---------- Dataset excerpts

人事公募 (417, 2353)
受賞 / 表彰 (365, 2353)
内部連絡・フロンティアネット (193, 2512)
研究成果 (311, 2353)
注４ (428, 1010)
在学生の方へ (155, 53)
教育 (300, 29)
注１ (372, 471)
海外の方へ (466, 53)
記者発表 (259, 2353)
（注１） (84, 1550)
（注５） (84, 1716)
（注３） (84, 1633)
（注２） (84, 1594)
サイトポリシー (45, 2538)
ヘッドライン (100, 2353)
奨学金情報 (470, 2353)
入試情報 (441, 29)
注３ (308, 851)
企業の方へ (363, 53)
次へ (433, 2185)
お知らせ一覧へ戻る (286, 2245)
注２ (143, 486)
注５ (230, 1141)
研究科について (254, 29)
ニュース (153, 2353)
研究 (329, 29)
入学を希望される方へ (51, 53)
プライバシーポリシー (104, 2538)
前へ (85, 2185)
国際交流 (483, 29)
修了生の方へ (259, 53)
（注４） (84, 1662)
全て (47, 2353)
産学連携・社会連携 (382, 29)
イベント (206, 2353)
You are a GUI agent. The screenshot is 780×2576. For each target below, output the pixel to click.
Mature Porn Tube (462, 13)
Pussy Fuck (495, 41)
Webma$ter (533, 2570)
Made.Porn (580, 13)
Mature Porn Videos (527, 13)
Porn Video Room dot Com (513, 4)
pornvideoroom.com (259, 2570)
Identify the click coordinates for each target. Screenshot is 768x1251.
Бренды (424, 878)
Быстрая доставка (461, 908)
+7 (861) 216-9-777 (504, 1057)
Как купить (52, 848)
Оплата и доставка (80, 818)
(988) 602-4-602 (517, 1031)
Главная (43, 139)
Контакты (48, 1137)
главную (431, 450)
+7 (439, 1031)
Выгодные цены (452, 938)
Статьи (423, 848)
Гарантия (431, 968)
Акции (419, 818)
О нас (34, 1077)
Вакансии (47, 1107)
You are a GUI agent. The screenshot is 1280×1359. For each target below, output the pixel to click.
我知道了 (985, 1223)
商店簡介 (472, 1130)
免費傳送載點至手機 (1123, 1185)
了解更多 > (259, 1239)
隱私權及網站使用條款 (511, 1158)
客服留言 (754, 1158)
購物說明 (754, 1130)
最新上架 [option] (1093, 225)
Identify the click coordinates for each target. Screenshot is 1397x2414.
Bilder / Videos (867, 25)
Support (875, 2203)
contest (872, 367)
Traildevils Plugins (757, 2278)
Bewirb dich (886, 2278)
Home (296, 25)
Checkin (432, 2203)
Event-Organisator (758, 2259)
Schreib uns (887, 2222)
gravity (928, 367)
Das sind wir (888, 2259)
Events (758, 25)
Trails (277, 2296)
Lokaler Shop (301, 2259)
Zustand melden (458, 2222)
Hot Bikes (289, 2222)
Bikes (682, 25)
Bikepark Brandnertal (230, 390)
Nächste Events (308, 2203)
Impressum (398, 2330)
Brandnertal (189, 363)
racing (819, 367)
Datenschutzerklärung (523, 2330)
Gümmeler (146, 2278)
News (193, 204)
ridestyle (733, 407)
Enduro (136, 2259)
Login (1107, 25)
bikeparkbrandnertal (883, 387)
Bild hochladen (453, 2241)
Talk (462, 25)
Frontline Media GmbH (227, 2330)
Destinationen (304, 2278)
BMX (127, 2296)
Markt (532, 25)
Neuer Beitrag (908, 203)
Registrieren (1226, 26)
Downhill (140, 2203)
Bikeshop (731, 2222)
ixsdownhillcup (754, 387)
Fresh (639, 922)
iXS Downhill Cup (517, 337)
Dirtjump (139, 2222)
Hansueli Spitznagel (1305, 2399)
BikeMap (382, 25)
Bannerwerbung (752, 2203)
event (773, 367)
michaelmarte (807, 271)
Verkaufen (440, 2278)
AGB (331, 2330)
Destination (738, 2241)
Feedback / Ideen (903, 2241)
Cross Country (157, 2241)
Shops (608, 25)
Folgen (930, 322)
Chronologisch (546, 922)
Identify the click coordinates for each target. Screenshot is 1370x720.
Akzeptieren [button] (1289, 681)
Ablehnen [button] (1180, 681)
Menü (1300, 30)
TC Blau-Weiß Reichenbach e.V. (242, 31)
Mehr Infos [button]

--------------------

## [Task]
Only a number is expected in response: how many lines of the records above include the word "target".

## [Response]
5